Awaiting the worshippers at al-Aqsa has not been long nights of Qur’anic recitation or peaceful contemplation, as is the tradition during Ramadan, but rather a campaign of state-sanctioned terror. Israeli forces have launched a series of violent assaults on unarmed protesters. Twice in the last four days they have stormed the mosque itself, attacking worshipers inside the structure by firing stun grenades, teargas and rubber bullets, in what the media has too often wrongly described as a set of “clashes” or “skirmishes”.
The storming of al-Aqsa has taken place ahead of the annual Jerusalem Day march, during which thousands of far-right Israelis maraud through the Old City to celebrate their state’s capture of East Jerusalem. Despite facing overwhelming Israeli force, besieged Palestinians have remained steadfast in their refusal to leave. In the past, the settler mob has ended its march by praying in al-Aqsa compound: a provocative assertion of Israeli sovereignty over the site. But this year, as a result of the protests, the route was changed by the authorities, leading the organisers to cancel the entire thing. It is a small, perhaps only temporary, victory for Palestinians, but it is nonetheless a hugely significant one that sends a clear message to Israel and to the world: we will not leave.
These events are part of a growing wave of nightly protests that has spread across all Palestinian communities, both in our homeland and in exile, sparked by escalating Israeli expulsions of Palestinians from Jerusalem.
Since 1967, Israel has been accused of actively engineering a Jewish demographic majority in the city through a range of illegal policies: a state-led settlement programme; house demolitions; the revocation of Palestinian residency rights; and forced evictions through dubious “legal process”. All of this is a continuation of the ethnic cleansing that took place in West Jerusalem and Palestine more generally during the Palestinian Nakba of 1948, when more than 700,000 Palestinians, including my own family, were forced from their homes.

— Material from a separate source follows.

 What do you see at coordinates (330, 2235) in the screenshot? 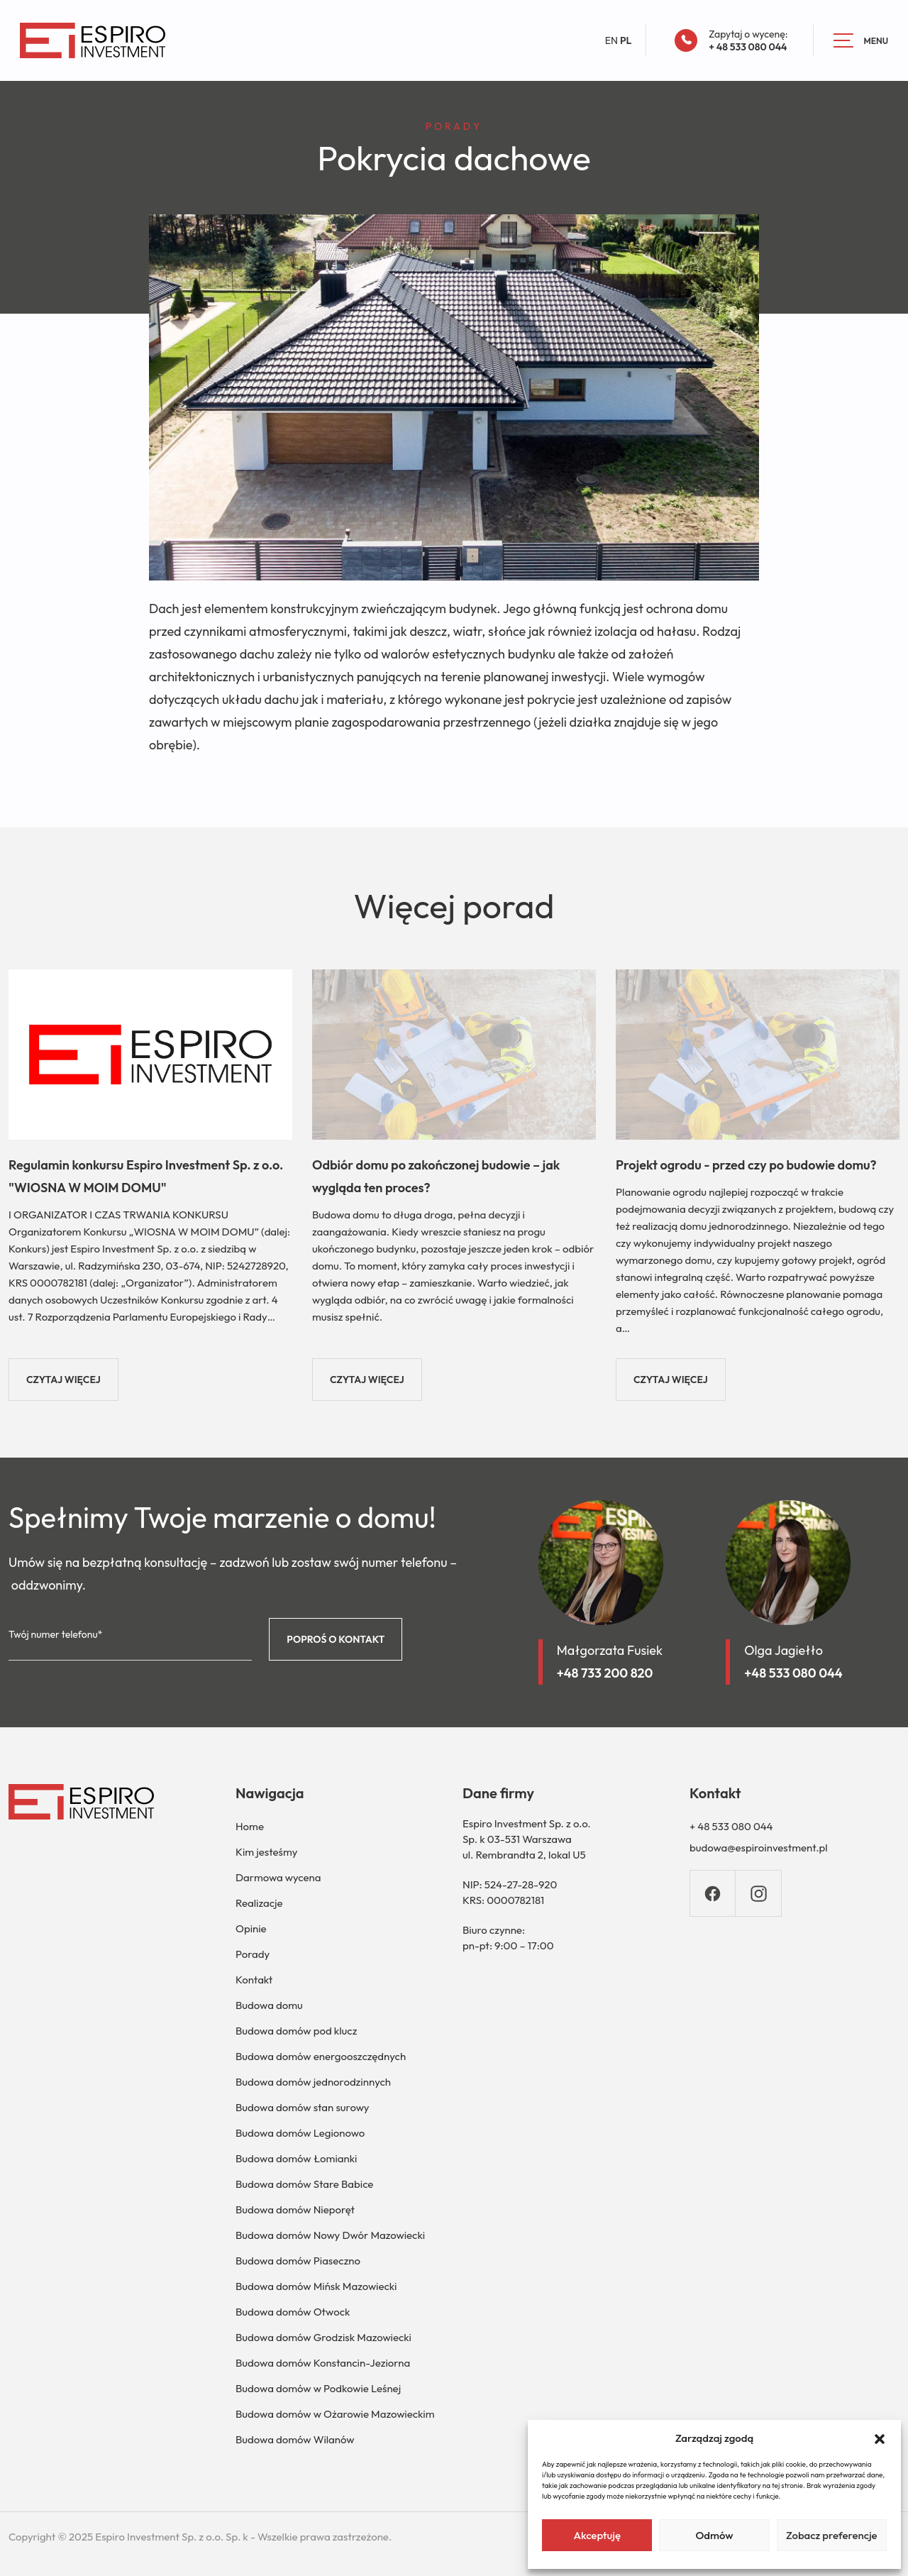
I see `Budowa domów Nowy Dwór Mazowiecki` at bounding box center [330, 2235].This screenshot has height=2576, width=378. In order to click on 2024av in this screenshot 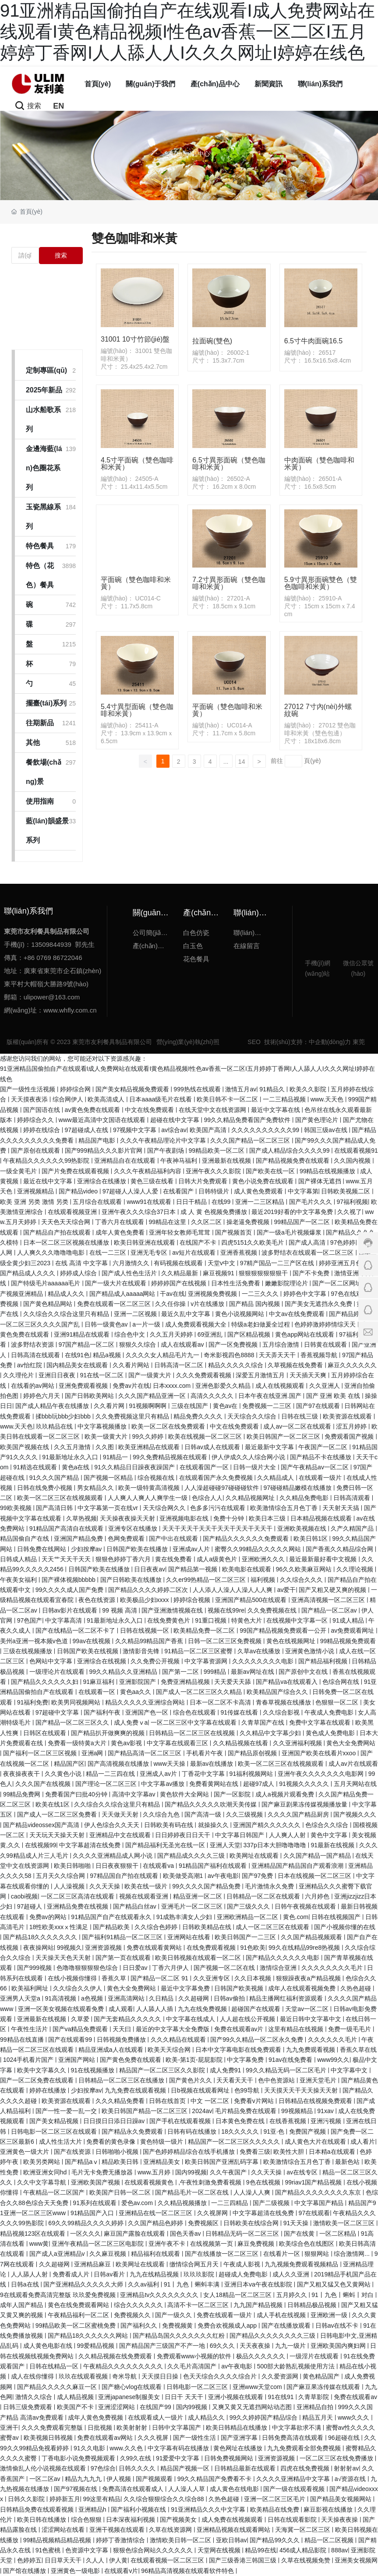, I will do `click(202, 2110)`.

The efforts to expel Palestinian families from the neighbourhood of Sheikh Jarrah, the erection of metal barriers preventing Palestinian gatherings in the Old City, and the reported assaults on Palestinian Christians entering the Holy Sepulchre church to celebrate Easter must all be understood as part of this wider plan to strangle Palestinian life in Jerusalem. The rebellion we are now seeing in Jerusalem represents a complete and utter refutation of this politics of slow suffocation.
When Israeli police tried to block the main highway into Jerusalem last Saturday, in an effort to prevent Palestinians from the town of Abu Ghosh from reaching the city to pray on Ramadan’s holiest night, Jerusalemites reportedly drove down to pick them up and helped them reach the city.
This may not be the beginnings of a sustained political uprising. The military assault on Gaza on Monday, which killed 24 people including nine children, brings this home. The realities of entrenched occupation mean that it is extremely difficult for Palestinians to sustain a mass mobilisation, as they have in the past. And the decision last month of Mahmoud Abbas, leader of the Palestinian Authority, to postpone the first Palestinian legislative elections in 15 years, illustrates how uncertain the political future is. Indeed, the protests are also in part a venting of frustration and resentment at a leadership that has driven the national movement into the ground.
Despite these dark circumstances, Palestinians have battled hard for a series of small victories: the removal of barriers at Damascus Gate; the postponement of eviction in Sheikh Jarrah until further notice; the rerouting of the Jerusalem Day marches. For Palestinians everywhere, moments like these, and the resharing of them online, have become symbolic of what our struggle is about: the right to return and to live in freedom in our homeland.